Não por acaso, Costa aponta que a suposta participação social no processo estrutural — por meio de audiências públicas ou consultas populares — tem sido, na prática, um ritual vazio. Falta publicidade adequada, falta engajamento efetivo da comunidade e, principalmente, falta disposição real de o juiz abrir mão do controle. O processo estrutural, diz Costa, “não democratiza: tecnocratiza”.
Todo governo ama o poder. A Constituição existe para contê-lo. Quando o Judiciário rompe a própria cerca e derruba marcos institucionais para “corrigir” falhas alheias, inverte-se a lógica republicana: quem deveria impor limites passa a governar sem limite. Aliás, como bem disse o Ministro Edson Fachin em recente voto vencido: “(…) os remédios para os males da democracia precisam ser encontrados dentro da caixa de ferramentas da própria democracia.”[3] Na linha do ministro, podemos reafirmar: o ativismo destrói a estrutura para tratar da conjuntura — e, ao fazê-lo, abre a porta para novas violações de direitos individuais sob o pretexto de protegê-los. Uma jurisdição fundada em valores sem norma é indistinguível da arbitrariedade que pretende combater.
Se Brown triunfou como símbolo de igualdade, foi porque respeitou a forma republicana de governo e confiou que a normatividade do texto, ainda que contestada, acabaria por prevalecer. No Brasil, a técnica estrutural, divorciada desse espírito, arrisca converter direitos fundamentais em moeda de troca de um arranjo administrativo gerido por ordens judiciais permanentes. Ao fim e ao cabo, o que se perde é a própria ideia de Constituição como limite, substituída por uma jurisprudência volátil e indomável.

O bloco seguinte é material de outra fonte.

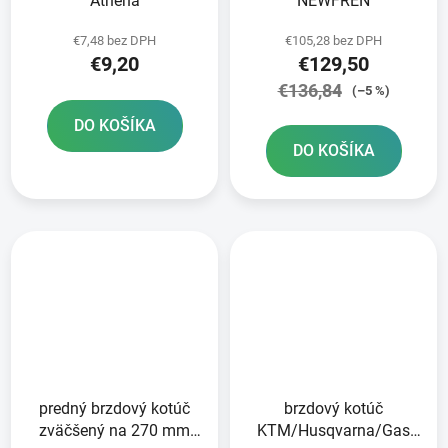
Athena
NEWFREN
€7,48 bez DPH
€105,28 bez DPH
€9,20
€129,50
€136,84
(–5 %)
DO KOŠÍKA
DO KOŠÍKA
predný brzdový kotúč
brzdový kotúč
zväčšený na 270 mm
KTM/Husqvarna/Gas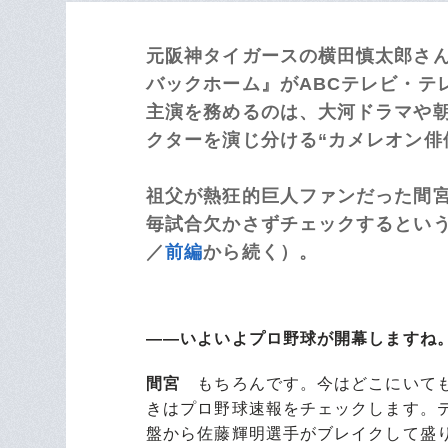
元阪神タイガースの横田慎太郎さ
バックホーム』がABCテレビ・テレ
主演を務めるのは、大河ドラマや
クターを演じ分ける“カメレオン俳
祖父が熱狂的巨人ファンだった間宮
毎試合欠かさずチェックするという
／
前編
から続く）。
――いよいよプロ野球が開幕しますね
間宮
もちろんです。今はどこにいても
きはプロ野球速報をチェックします。
盤から佐藤輝明選手がブレイクして盛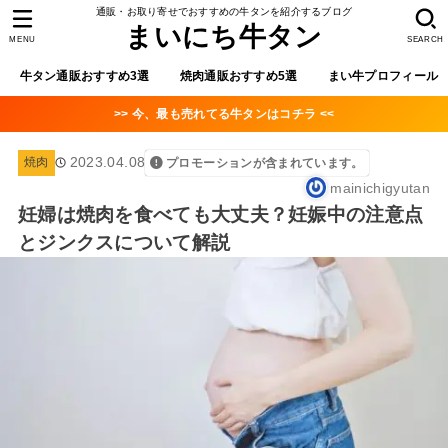
通販・お取り寄せでおすすめの牛タンを紹介するブログ
まいにち牛タン
MENU
SEARCH
牛タン通販おすすめ3選
焼肉通販おすすめ5選
まい牛プロフィール
>> 今、最も売れてる牛タンはコチラ <<
2023.04.08
焼肉
プロモーションが含まれています。
mainichigyutan
妊婦は焼肉を食べても大丈夫？妊娠中の注意点
とジンクスについて解説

Urge retomar a lição elementar: o juiz é intérprete da lei, não seu inventor; é guardião, não engenheiro. A autoridade judicial reside exatamente no fato de que ele próprio se submete à norma — não na crença de que pode substituí-la. Somente assim a República preserva o delicado equilíbrio entre liberdade individual e poder estatal — equilíbrio que se desfaz quando o martelo da toga decide tornar-se régua, compasso e prancheta de um projeto que nunca passou pelo crivo do voto popular.
*Leonardo Corrêa – Advogado, LL.M pela University of Pennsylvania, sócio de 3C LAW | Corrêa & Conforti Advogados, um dos Fundadores e Presidente da Lexum.